(Figure 1. Cartilage damage seen in Osteoarthritis)

Arthritis of the hip joint is a common condition. It usually affects middle-age and older people resulting in over 40,000 hip replacements being performed in Australia per year to relieve sufferers of their pain. It comes about when the cartilage which overlies the femur (leg) bone or lines the acetabulum (pelvic) bone wears out and exposes “bone on bone” articulation resulting in pain, stiffness and disability.

Many forms of arthritis have been described. Osteoarthritis is the most common form characterized by the break-down of the joint’s cartilage. The exact cause of osteoarthritis is unknown but it may occur in families (genetic predisposition), post-injury or as a result of an infection in the joint.

(Figure 2. Severe Osteoarthritis of the left hip)

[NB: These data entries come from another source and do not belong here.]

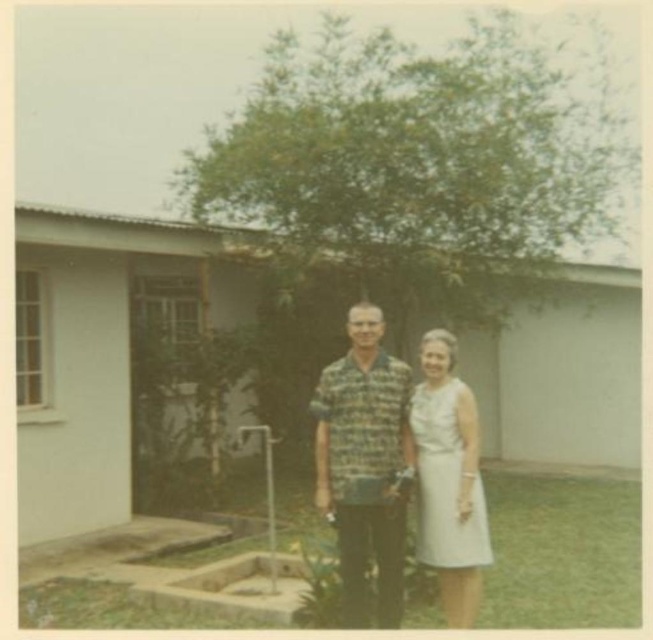 Is printed cotton shirt at center closer to camera compared to white satin dress at center?

Yes, printed cotton shirt at center is in front of white satin dress at center.

Is point (326, 422) positioned after point (458, 477)?

No, (326, 422) is in front of (458, 477).

Is point (374, 349) farther from viewer compared to point (475, 426)?

No, (374, 349) is in front of (475, 426).

Image resolution: width=653 pixels, height=640 pixels. I want to click on printed cotton shirt at center, so click(364, 464). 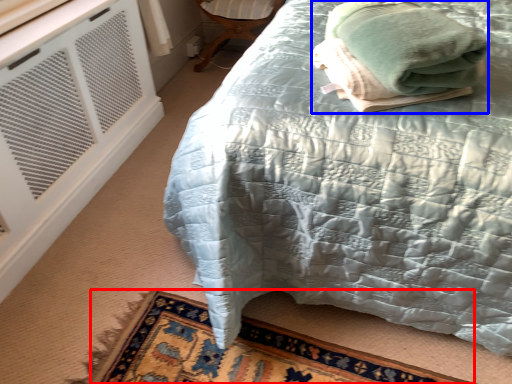 Question: Which object appears farthest to the camera in this image, mat (highlighted by a red box) or bath towel (highlighted by a blue box)?

Choices:
 (A) mat
 (B) bath towel

Answer: (A) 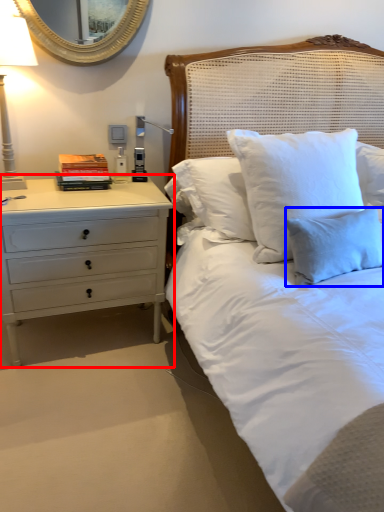 Question: Among these objects, which one is farthest to the camera, chest of drawers (highlighted by a red box) or pillow (highlighted by a blue box)?

Choices:
 (A) chest of drawers
 (B) pillow

Answer: (A)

The next most common form of arthritis is known as rheumatoid arthritis. This is a chronic inflammatory disease of the joint and soft tissues often resulting in the rapid onset of pain, swelling and stiffness with marked joint destruction. Rheumatoid arthritis is more common in women and is caused by the body’s own immune system attacking the joints, often affecting the small joints of the body first i.e. those of the hands and fingers before involving the larger lower limb joints.

Other forms of arthritis are less common and broadly categorized into the term “inflammatory arthritis” including such conditions as ankylosing spondylitis, systemic lupus erythematosus (SLE), gout and juvenile arthritis.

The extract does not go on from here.